§ **Exercise requirements**: Lines with "peralatan" in them are to be located in the listing below and copied.

§ **Material for this task**:
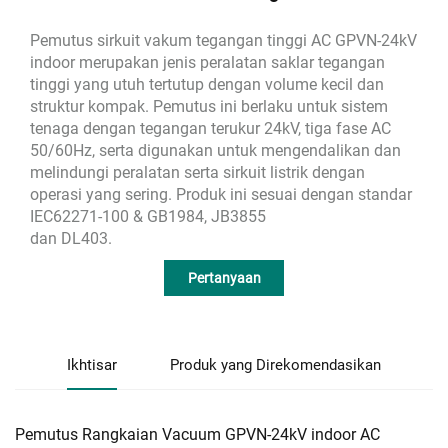
Pemutus sirkuit vakum tegangan tinggi AC GPVN-24kV
indoor merupakan jenis peralatan saklar tegangan
tinggi yang utuh tertutup dengan volume kecil dan
struktur kompak. Pemutus ini berlaku untuk sistem
tenaga dengan tegangan terukur 24kV, tiga fase AC
50/60Hz, serta digunakan untuk mengendalikan dan
melindungi peralatan serta sirkuit listrik dengan
operasi yang sering. Produk ini sesuai dengan standar
IEC62271-100 & GB1984, JB3855
dan DL403.
Pertanyaan
Ikhtisar
Produk yang Direkomendasikan
Pemutus Rangkaian Vacuum GPVN-24kV indoor AC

§ **Output for this task**:
indoor merupakan jenis peralatan saklar tegangan
melindungi peralatan serta sirkuit listrik dengan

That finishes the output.